#### What you need to do:
Among the records that follow, find the line with "You are a GUI" and the line with "History (700, 466)". Set down those lines and all lines between them exactly, without adding anything.
===== Task data =====
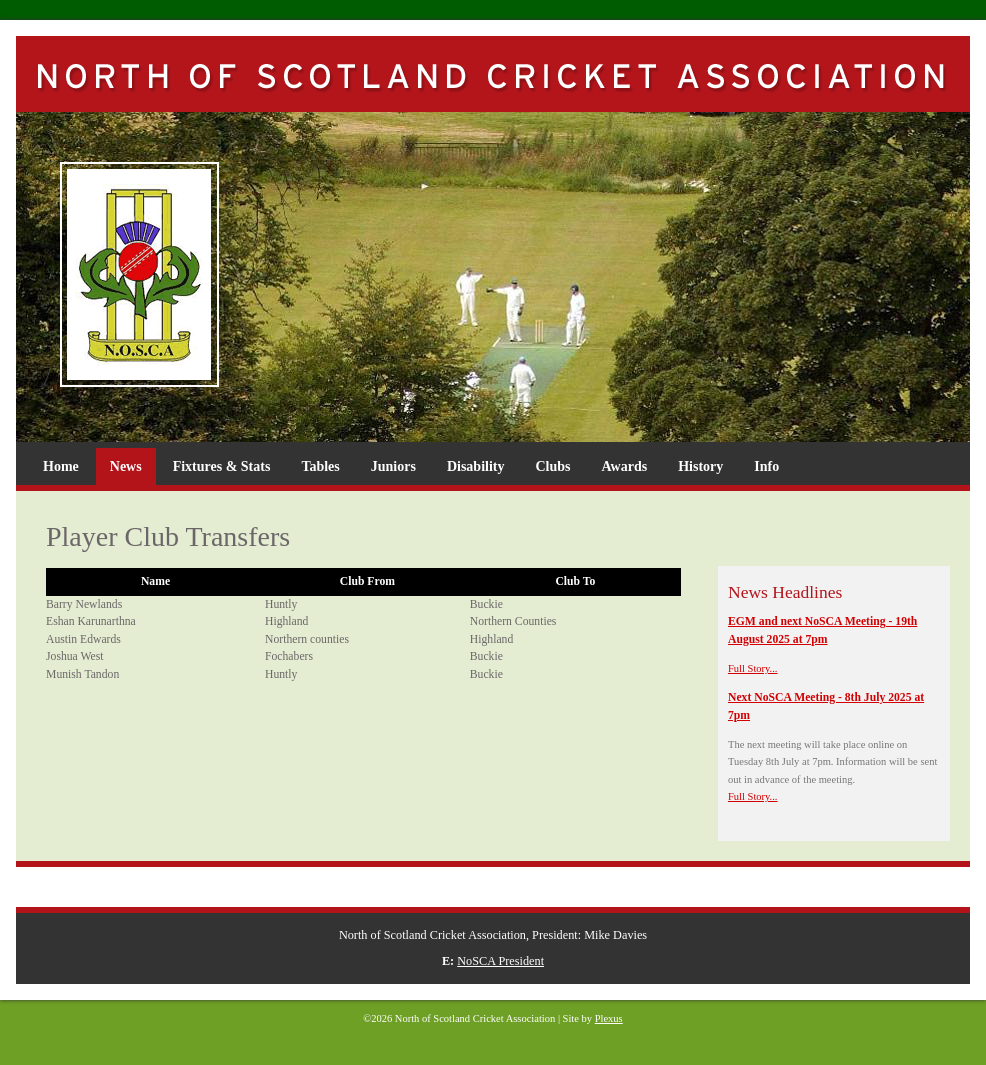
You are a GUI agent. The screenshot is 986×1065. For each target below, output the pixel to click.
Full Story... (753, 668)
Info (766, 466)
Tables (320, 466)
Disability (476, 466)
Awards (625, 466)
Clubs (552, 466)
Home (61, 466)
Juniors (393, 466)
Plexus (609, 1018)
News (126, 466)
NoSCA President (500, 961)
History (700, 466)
=====
===== Task data =====
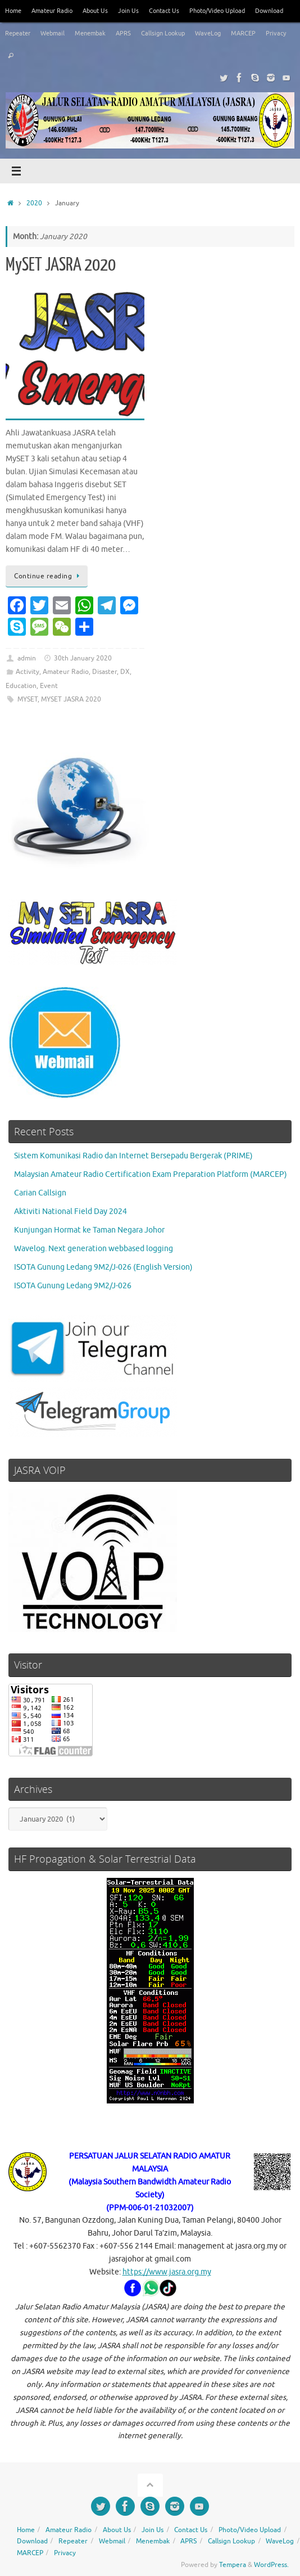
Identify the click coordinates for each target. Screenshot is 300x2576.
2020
=====
#### Solved exercise:
You are a GUI agent. The screenshot is 986×1065. For each target below, output the pixel to click.
Full Story... (753, 668)
Info (766, 466)
Tables (320, 466)
Disability (476, 466)
Awards (625, 466)
Clubs (552, 466)
Home (61, 466)
Juniors (393, 466)
Plexus (609, 1018)
News (126, 466)
NoSCA President (500, 961)
History (700, 466)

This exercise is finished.